Pouco a pouco, a lentos passos a consciência racial da sociedade brasileira aparentemente vem se modificando. Sem perder de vista que somos um universo formado por milhões, qualquer análise pouco aprofundada sobre a política racial do Estado brasileiro deverá concluir que nos últimos 150 anos isso não é novidade. No entanto, isso não tem significado a superação de práticas e opiniões antigas. Desde a desumanização da escravidão até os tempos atuais o fato é que a pena de morte da gente negra tem sido uma política de Estado que está além da legalidade e tem sido tocada pelo seu braço armado a polícia militar.
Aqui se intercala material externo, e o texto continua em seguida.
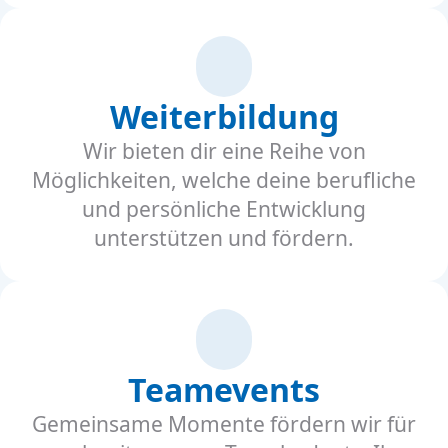
Weiterbildung
Wir bieten dir eine Reihe von
Möglichkeiten, welche deine berufliche
und persönliche Entwicklung
unterstützen und fördern.
Teamevents
Gemeinsame Momente fördern wir für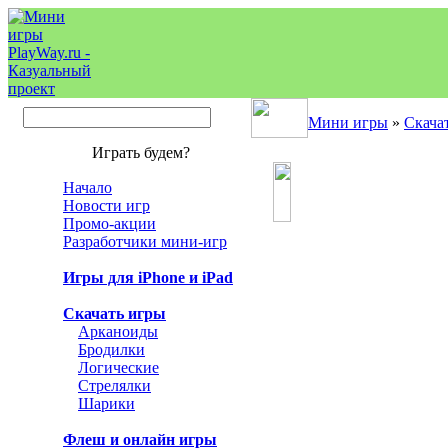
Мини игры
»
Скача
Играть будем?
Начало
Новости игр
Промо-акции
Разработчики мини-игр
Игры для iPhone и iPad
Скачать игры
Арканоиды
Бродилки
Логические
Стрелялки
Шарики
Флеш и онлайн игры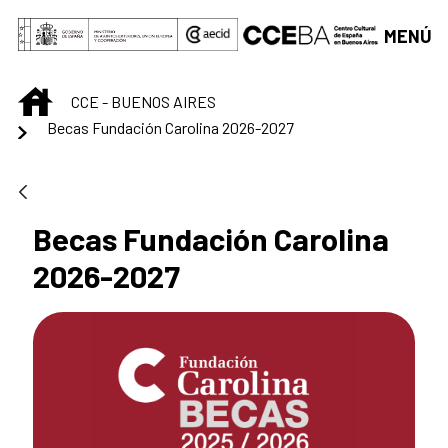
Saltar al contenido principal
MENÚ
INICIO
CCE - BUENOS AIRES
Becas Fundación Carolina 2026-2027
Becas Fundación Carolina
2026-2027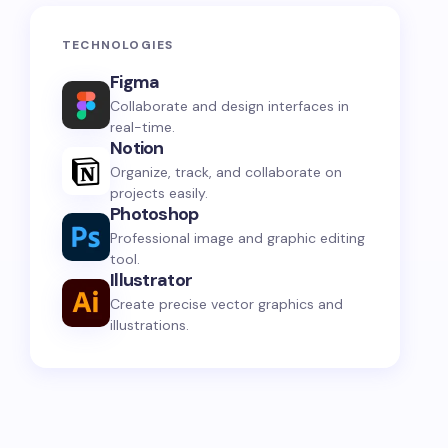
TECHNOLOGIES
Figma
Collaborate and design interfaces in
real-time.
Notion
Organize, track, and collaborate on
projects easily.
Photoshop
Professional image and graphic editing
tool.
Illustrator
Create precise vector graphics and
illustrations.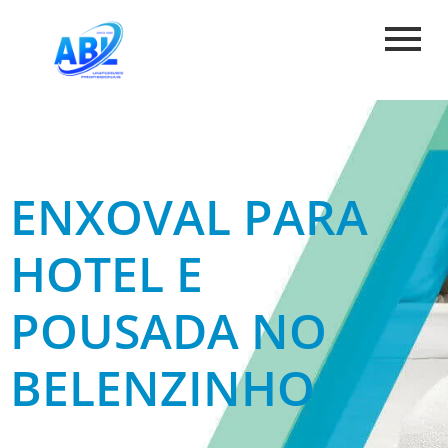
ENXOVAL PARA
HOTEL E
POUSADA NO
BELENZINHO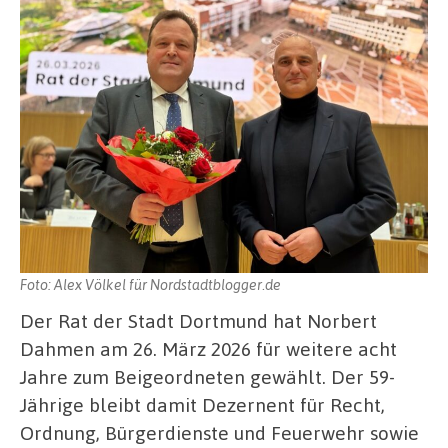
Foto: Alex Völkel für Nordstadtblogger.de
Der Rat der Stadt Dortmund hat Norbert
Dahmen am 26. März 2026 für weitere acht
Jahre zum Beigeordneten gewählt. Der 59-
Jährige bleibt damit Dezernent für Recht,
Ordnung, Bürgerdienste und Feuerwehr sowie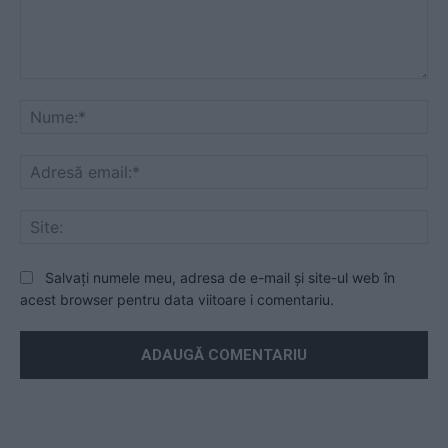
Mesaj
Nu
Ad
ema
Sit
Salvați numele meu, adresa de e-mail și site-ul web în
acest browser pentru data viitoare i comentariu.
Duas reivindicações do movimento negro recentemente tem sido parte da agenda de secretarias e ministérios do governo. São elas: as cotas para ingresso em instituições e universidades públicas e o extermínio da juventude negra. As cotas raciais durante muito tempo foi um tema polêmico e até hoje não foi engolida pela elite branca herdeira de senhores de engenho. Hoje, depois de passados mais de dez anos que esta política passou a ser implantada em Universidades públicas, observamos atentos às primeiras manifestações de setores de dentro das próprias universidades pelo fim das cotas.
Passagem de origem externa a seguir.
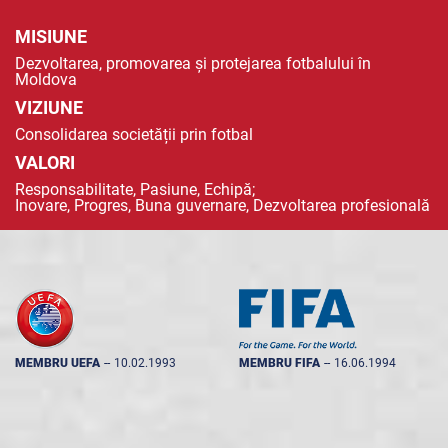
MISIUNE
Dezvoltarea, promovarea și protejarea fotbalului în
Moldova
VIZIUNE
Consolidarea societății prin fotbal
VALORI
Responsabilitate, Pasiune, Echipă;
Inovare, Progres, Buna guvernare, Dezvoltarea profesională
MEMBRU UEFA
--
10.02.1993
MEMBRU FIFA
--
16.06.1994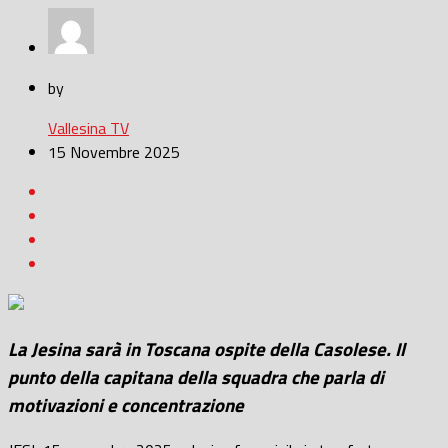
by
Vallesina TV
15 Novembre 2025
La Jesina sarà in Toscana ospite della Casolese. Il
punto della capitana della squadra che parla di
motivazioni e concentrazione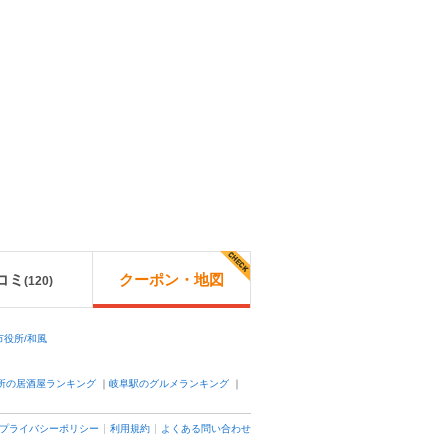
コミ
クーポン・地図
(
120
)
役所/和風
所の居酒屋ランキング
｜
岐阜駅のグルメランキング
｜
プライバシーポリシー
利用規約
よくある問い合わせ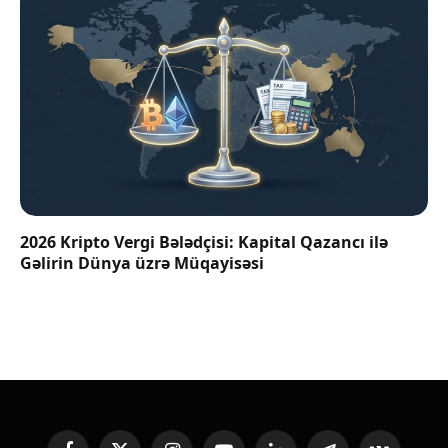
2026 Kripto Vergi Bələdçisi: Kapital Qazancı ilə
Gəlirin Dünya üzrə Müqayisəsi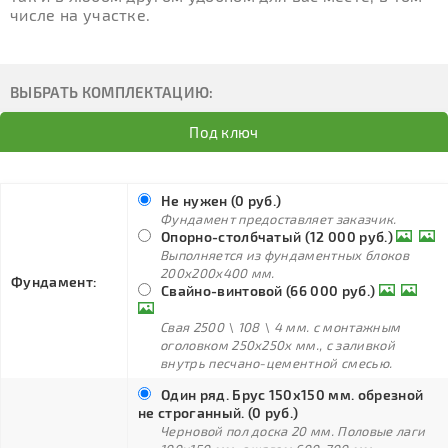
числе на участке.
ВЫБРАТЬ КОМПЛЕКТАЦИЮ:
Под ключ
Не нужен (0 руб.)
Фундамент предоставляет заказчик.
Опорно-столбчатый (12 000 руб.)
Выполняется из фундаментных блоков
200х200х400 мм.
Фундамент:
Свайно-винтовой (66 000 руб.)
Свая 2500 \ 108 \ 4 мм. с монтажным
оголовком 250х250х мм., с заливкой
внутрь песчано-цементной смесью.
Один ряд. Брус 150х150 мм. обрезной
не строганный. (0 руб.)
Черновой пол доска 20 мм. Половые лаги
Mas não há muito a se festejar. Apesar da suprema corte ter referendado a constitucionalidade das cotas raciais e sociais em concursos, a questão se quer foi pautada pelo falacioso Estatuto da Igualdade Racial sem força de mudança efetiva para a vida da maioria negra. Esses fatos provam que embora seja reconhecida a vitória do movimento negro que pautou a questão em vários segmentos da vida pública, há muito que se conquistar e muitos inimigos a se derrotar. Contra as cotas existem, genocidas.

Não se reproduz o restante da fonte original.